Sir Walter Scott
Auguste Edouart
An item at Metropolitan Museum of Art
Edouart left his native France in 1814 to embark on a career abroad as a silhouette portraitist. In 1829, after touring England, he settled in Edinburgh for three years. During his time there, he produced about five thousand portraits, including this likeness of the famous Scottish author and antiquarian Sir Walter Scott, who penned Ivanhoe (1819), Rob Roy (1817), The Lady of the Lake (1810), and other classics of Western literature. A scholar of Scottish history as well as a collector, Scott is shown at his writing desk, quill pen in hand, occupying an interior in which his collection of weaponry and armor is displayed.
Drawings and Prints
An exhibit at Metropolitan Museum of Art
The Department’s vast collection of works on paper comprises approximately 21,000 drawings, 1.2 million prints, and 12,000 illustrated books created in Europe and the Americas from about 1400 to the present day.
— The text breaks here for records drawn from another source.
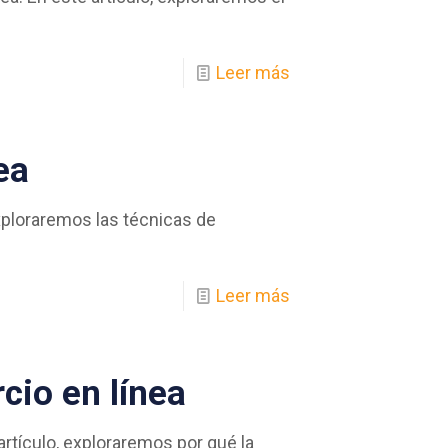
Leer más
ea
xploraremos las técnicas de
Leer más
cio en línea
rtículo, exploraremos por qué la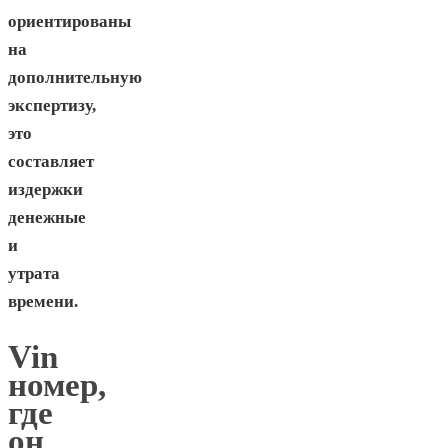
ориентированы
на
дополнительную
экспертизу,
это
составляет
издержки
денежные
и
утрата
времени.
Vin
номер,
где
он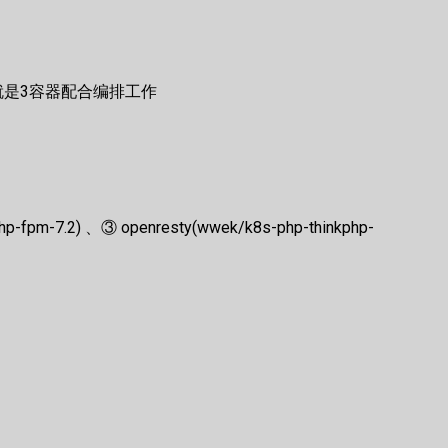
么就是3容器配合编排工作
pm-7.2) 、③ openresty(wwek/k8s-php-thinkphp-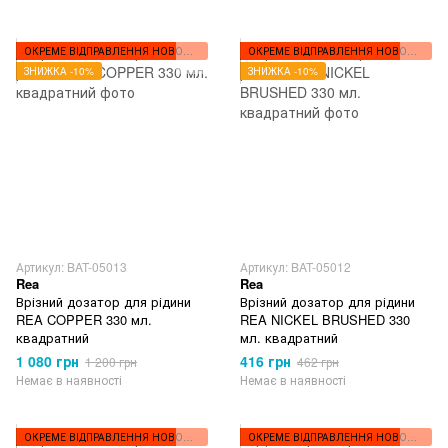
ОКРЕМЕ ВІДПРАВЛЕННЯ НОВОЮ ПОШТОЮ
ОКРЕМЕ ВІДПРАВЛЕННЯ НОВОЮ ПОШТОЮ
ЗНИЖКА -10%
ЗНИЖКА -10%
Артикул: BAT-05013
Артикул: BAT-05012
Rea
Rea
Врізний дозатор для рідини
Врізний дозатор для рідини
REA COPPER 330 мл.
REA NICKEL BRUSHED 330
квадратний
мл. квадратний
1 080 грн
416 грн
1 200 грн
462 грн
Немає в наявності
Немає в наявності
ОКРЕМЕ ВІДПРАВЛЕННЯ НОВОЮ ПОШТОЮ
ОКРЕМЕ ВІДПРАВЛЕННЯ НОВОЮ ПОШТОЮ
Since its foundation in 1916, the Department has been committed to collecting a wide range of works on paper, which includes both pieces that are incredibly rare and lauded for their aesthetic appeal, as well as material that is more popular, functional, and ephemeral. The broad scope of the department’s collecting encourages questions of connoisseurship as well as those pertaining to function and context, and demonstrates the vital role that prints, drawings, and illustrated books have played throughout history.